Closed ripienaar closed 11 years ago
I jus tnoticed 1.2.5 is out and some work was done with socket, sorry if this was fixed there - will update and keep an eye on it though for me it happens like once a month
confirmed to still happen on 1.2.5, whenever there's some bad networking with lots of packet loss, timeouts and such - things seem to go wrong and it will never auto reconnect then.
Hmmmm .... can you please take a look at the comments in issue #47, and also at the commit that closed 47?
I tested that by:
a) Establishing a connection b) Attempt a publish every so often c) Kill the broker d) Verify @closed is true e) Restart the broker and verify that a connection is reestablished
I am missing something here I think. The retries should all be synchronous in the sense they take place immediately if the connection fails. If max retry counts are exceeded then you are done. The connection is dead.
So I do not understand your comment about "other methods" taking care of reconnection attempts. Are multiple threads involved in what you are doing?
Right now I have absolutely no idea how to recreate this.
I will review that fix for issue #47, and sanity check that again.

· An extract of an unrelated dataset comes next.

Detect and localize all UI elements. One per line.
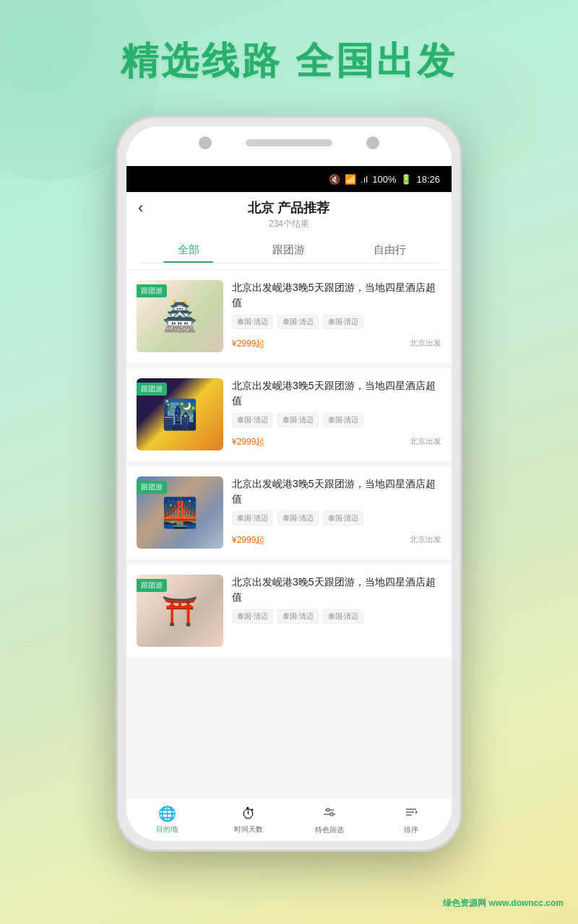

What I mean by other connections taking of reconnection is given the code https://github.com/stompgem/stomp/blob/master/lib/stomp/connection.rb#L361-370
This is effectively saying:
def publish(destination, message, headers = {}) # raise if not connected # prepare message # transmit message via a call to socket end
The last step - transmit message - will call the socket method, and the socket method will attempt to reconnect if the connection failed
However if for whatever reason the @closed property is set to true by the time you enter this method it will raise in the first step, never attempting to call socket and so never kicking in the reconnect logic again.
I might be missing something but it seems to me that in some circumstances this happens, @closed is set to true when it enters these messages and then forever its just raising instead of reconnecting.
I cannot recreate by forcibly restarting things or killing brokers, it seems to happen only during bad network conditions like high packet loss, routing errors etc so would be hard to debug.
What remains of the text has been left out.